By Demian Russian
On the heels of Sirius XM Radio (NASDAQ:SIRI) CEO Mel Karmazin’s presentation at the Bank of America/Merrill Lynch Media Communications and Entertainment Conference on Wednesday, during which he offered 2012 guidance and announced the company’s plans to raise its prices beginning January 1st, 2012, Wunderlich Securities Media Analyst Matthew Harrigan issues a new research report weighing in on the company’s new 2012 guidance and reiterating his previous HOLD rating and $2.00 price target.
Harrigan viewed Sirius XM’s release of 2012 guidance on Wednesday, ahead of management’s previously expected release date of the Q3 conference call, as “encouragingly a little early.” While he viewed this move by the company as surprising and displaying “confidence in its business model,” he notes that “the $3.3 billion 2012 revenue guidance was shy of $3.38 billion consensus, and the $860mm EBITDA bogey actually imbedded ‘only’ 48% marginal sales contribution to EBITDA — with the latter albeit affected by SAC outlays.” While modeling his 2012 numbers to management’s new 2012 guidance, including $700 million in FCF (Free Cash Flow), Harrigan sees “upside possible” due to his having to crimp the conversion rate to 42.8% and increase churn to 2.3% as a result of the announced price hike.

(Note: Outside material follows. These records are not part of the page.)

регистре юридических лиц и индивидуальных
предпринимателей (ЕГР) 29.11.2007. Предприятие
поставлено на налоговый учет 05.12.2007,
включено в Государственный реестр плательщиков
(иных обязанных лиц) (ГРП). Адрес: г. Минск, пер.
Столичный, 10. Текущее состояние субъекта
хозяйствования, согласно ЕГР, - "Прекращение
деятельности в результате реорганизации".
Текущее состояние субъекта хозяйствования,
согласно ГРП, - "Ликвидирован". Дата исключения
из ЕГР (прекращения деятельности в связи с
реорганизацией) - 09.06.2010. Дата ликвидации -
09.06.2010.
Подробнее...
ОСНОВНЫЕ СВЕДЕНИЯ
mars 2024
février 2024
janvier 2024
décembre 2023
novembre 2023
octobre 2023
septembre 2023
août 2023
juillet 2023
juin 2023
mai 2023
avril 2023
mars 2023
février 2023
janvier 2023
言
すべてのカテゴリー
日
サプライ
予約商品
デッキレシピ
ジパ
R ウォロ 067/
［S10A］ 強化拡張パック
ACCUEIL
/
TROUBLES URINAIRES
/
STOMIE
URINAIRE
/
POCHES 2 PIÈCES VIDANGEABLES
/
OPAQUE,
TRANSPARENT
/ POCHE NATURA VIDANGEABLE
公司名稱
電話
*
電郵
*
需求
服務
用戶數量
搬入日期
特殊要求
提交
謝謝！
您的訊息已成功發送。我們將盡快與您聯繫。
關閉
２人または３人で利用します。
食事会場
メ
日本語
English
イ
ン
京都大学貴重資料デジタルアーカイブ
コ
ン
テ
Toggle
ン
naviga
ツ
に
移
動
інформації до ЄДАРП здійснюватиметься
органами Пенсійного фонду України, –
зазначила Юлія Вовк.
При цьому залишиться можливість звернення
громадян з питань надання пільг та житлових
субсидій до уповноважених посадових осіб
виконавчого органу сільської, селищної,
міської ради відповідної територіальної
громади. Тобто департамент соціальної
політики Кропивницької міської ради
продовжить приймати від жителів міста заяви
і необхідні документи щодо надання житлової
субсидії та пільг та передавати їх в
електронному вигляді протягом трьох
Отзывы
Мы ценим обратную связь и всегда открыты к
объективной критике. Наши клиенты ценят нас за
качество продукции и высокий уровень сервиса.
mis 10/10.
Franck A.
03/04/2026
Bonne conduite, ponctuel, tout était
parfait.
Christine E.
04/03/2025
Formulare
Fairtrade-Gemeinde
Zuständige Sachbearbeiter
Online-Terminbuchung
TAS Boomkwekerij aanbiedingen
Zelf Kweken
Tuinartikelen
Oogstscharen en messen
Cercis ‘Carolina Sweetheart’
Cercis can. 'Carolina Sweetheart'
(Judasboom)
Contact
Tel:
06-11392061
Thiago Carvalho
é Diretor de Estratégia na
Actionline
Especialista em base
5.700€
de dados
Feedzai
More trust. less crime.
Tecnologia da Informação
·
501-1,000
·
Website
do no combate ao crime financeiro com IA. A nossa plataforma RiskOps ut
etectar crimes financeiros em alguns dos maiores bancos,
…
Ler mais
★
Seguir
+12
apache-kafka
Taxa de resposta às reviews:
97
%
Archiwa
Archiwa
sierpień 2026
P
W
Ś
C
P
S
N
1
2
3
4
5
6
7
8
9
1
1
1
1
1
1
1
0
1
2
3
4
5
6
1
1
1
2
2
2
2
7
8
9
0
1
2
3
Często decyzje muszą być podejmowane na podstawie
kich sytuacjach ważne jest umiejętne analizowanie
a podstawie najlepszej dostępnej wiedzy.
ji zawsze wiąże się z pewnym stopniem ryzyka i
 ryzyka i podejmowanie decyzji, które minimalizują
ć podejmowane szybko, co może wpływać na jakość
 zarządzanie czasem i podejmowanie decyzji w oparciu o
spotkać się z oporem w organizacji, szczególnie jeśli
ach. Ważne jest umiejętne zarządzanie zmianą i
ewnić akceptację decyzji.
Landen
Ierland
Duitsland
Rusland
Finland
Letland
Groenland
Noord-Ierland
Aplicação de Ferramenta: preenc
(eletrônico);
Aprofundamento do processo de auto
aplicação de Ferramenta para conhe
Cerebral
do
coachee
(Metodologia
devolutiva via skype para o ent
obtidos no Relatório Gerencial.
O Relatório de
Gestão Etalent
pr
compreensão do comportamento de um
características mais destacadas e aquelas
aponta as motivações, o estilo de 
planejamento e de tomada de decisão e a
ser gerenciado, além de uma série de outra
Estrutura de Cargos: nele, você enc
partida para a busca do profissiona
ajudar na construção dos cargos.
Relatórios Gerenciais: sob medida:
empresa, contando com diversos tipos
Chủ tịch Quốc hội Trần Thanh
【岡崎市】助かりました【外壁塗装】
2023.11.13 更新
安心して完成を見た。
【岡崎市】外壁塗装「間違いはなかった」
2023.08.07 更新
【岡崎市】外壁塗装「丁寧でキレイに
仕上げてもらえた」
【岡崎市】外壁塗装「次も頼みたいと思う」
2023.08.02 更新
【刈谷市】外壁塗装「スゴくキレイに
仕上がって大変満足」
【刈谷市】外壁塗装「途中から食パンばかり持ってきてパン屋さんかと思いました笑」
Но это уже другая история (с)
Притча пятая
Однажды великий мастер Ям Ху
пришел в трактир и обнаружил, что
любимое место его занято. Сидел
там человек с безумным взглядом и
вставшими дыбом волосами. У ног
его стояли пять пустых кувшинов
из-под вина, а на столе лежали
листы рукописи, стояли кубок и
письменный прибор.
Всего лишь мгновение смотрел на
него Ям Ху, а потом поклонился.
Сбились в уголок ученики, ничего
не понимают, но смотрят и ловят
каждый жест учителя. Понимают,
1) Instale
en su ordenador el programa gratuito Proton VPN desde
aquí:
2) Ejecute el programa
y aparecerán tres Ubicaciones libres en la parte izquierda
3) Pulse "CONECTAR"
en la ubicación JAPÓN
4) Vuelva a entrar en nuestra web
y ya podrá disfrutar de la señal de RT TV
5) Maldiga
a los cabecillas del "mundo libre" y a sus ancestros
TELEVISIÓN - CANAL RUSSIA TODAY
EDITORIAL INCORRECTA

Sirius XM is increasingly the main conduit for branded audio content and content costs as a percentage of sales are actually contracting with certain expensive five-year deals rolling over. The highly desirable NASCAR deal expires at year-end and the expensive MLB (Major League Baseball) deal is another mid term prospect for cost savings. This branded content along with SatRad 2.0 are pivotal in fending off competition from streamed music services such as Pandora (NYSE:P) and Spotify.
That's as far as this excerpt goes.